I am trying to simulate a simple LC parallel circuit when it is drived by a voltage source.

I'm expecting the current of the voltage source V1 to get smaller as its frequency gets closer to the resonant frequency.

When I simulate this circuit at the resonant frequency, with spectre default values, I get:

I tried to play around with the following parameters:

maxstep, reltol, vabstol, iabstol

without success.

My question is: how do I setup Spectre in order to get consistent and accurate results?

What I expect to see is a sine-shaped current signal with no DC value.

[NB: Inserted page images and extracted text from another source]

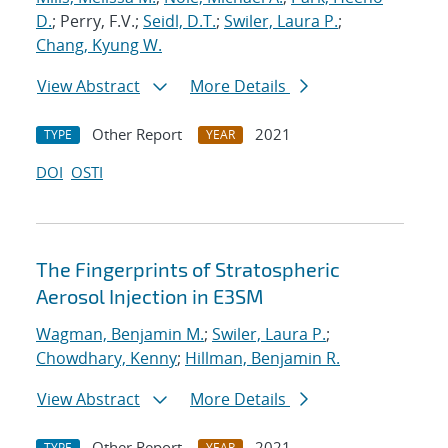
D.
; Perry, F.V.;
Seidl, D.T.
;
Swiler, Laura P.
;
Chang, Kyung W.
View Abstract
More Details
Other Report
2021
TYPE
YEAR
DOI
OSTI
The Fingerprints of Stratospheric
Aerosol Injection in E3SM
Wagman, Benjamin M.
;
Swiler, Laura P.
;
Chowdhary, Kenny
;
Hillman, Benjamin R.
View Abstract
More Details
Other Report
2021
TYPE
YEAR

I'm including the netlist of the simulation shown above:

// Generated for: spectre
// Generated on: Mar 2 16:11:27 2015
// Design library name: paper3
// Design cell name: LC_osc
// Design view name: schematic
simulator lang=spectre
global 0
parameters _EXPR_8=1.986858915135295e-08 C=1p L=100n vdd=1 \
freqC=503.30696M cycles=10 L_IC=-sqrt(C/L)*vdd/2

// Library name: paper3
// Cell name: LC_osc
// View name: schematic
L1 (Vin 0) inductor l=L r=1a ic=0
V1 (Vin 0) vsource type=sine freq=freqC ampl=vdd/2 sinephase=90 sinedc=0
C1 (Vin 0) capacitor c=C ic=vdd/2
simulatorOptions options reltol=1e-3 vabstol=1e-6 iabstol=1e-12 temp=27 \
tnom=27 scalem=1.0 scale=1.0 gmin=1e-12 rforce=1 maxnotes=5 maxwarns=5 \
digits=5 cols=80 pivrel=1e-3 sensfile="../psf/sens.output" \
checklimitdest=psf
tran tran stop=_EXPR_8 errpreset=conservative write="spectre.ic" \
writefinal="spectre.fc" annotate=status maxiters=5
finalTimeOP info what=oppoint where=rawfile
modelParameter info what=models where=rawfile
element info what=inst where=rawfile
outputParameter info what=output where=rawfile
designParamVals info what=parameters where=rawfile
primitives info what=primitives where=rawfile
subckts info what=subckts where=rawfile
save Vin V1:p L1:1
saveOptions options save=allpub

 

Thank you in advance.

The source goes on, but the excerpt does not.